Shibboleth is configured with three primary files (attribute-resolver.xml, attribute-filter.xml, and relying-party.xml) and a number of "metadata" files.
The three primary files can be stored on local disk, or a copy on local disk can be updated from Web URL source, or a copy on local disk can be updated when a new version is checked into a configured Subversion server.
Although the Subversion server option is typically recommended, because it provides control and history and an easy fallback option, Shibboleth and CAS are "Tier 0" applications that have to be up first in a disaster recovery situation and Shibboleth does not initialize if a primary configuration file is associated with a Subversion server that is not yet restored to operation.
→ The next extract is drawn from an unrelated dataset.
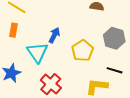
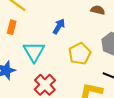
blue arrow: (54, 35) -> (59, 26), moved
Our current system ultimately stores the authoritative version of the three primary configuration files in Subversion, but instead of Shibboleth checking the files out itself, new copies of the files are copied to the Shibboleth local disk when a system administrator runs the Jenkins Shibboleth Install job with the "config" option.
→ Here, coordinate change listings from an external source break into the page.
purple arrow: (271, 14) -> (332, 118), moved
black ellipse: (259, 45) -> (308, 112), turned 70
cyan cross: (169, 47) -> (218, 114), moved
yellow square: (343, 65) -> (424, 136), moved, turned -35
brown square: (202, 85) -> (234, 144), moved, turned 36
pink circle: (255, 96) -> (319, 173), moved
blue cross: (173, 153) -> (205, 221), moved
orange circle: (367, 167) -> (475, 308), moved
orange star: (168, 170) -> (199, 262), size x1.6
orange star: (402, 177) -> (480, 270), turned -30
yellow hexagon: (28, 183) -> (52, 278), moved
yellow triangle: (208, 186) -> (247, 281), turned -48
We have configured Shibboleth to check every 30 seconds for a new copy of any configuration file. When it sees a new file it reads the contents into memory. If there is an obvious syntax problem and the file is unusable, it is ignored. Otherwise, after it has been processed the configuration from the new file replaces the old configuration. The "config" version of the Jenkins Install job checks out the current version of all the configuration files from Subversion. Then an Ant script copies these new copies of the files into the active Shibboleth directories. Within 30 seconds the running Shibboleth sees that all the files have been changed and it reads them into memory.
The only problem is that if you replace all the configuration files at once, a mistake can cause Shibboleth to stop working correctly. The proposed strategy is to design smaller subsets of the "config" Jenkins install that only replace specific configuration files, and to rank the level of risk for each type of change so that the level of approval and processing is appropriate for the change being made. We also need to expand the testing options so that every change can actually be tested in its real environment before it is put into production.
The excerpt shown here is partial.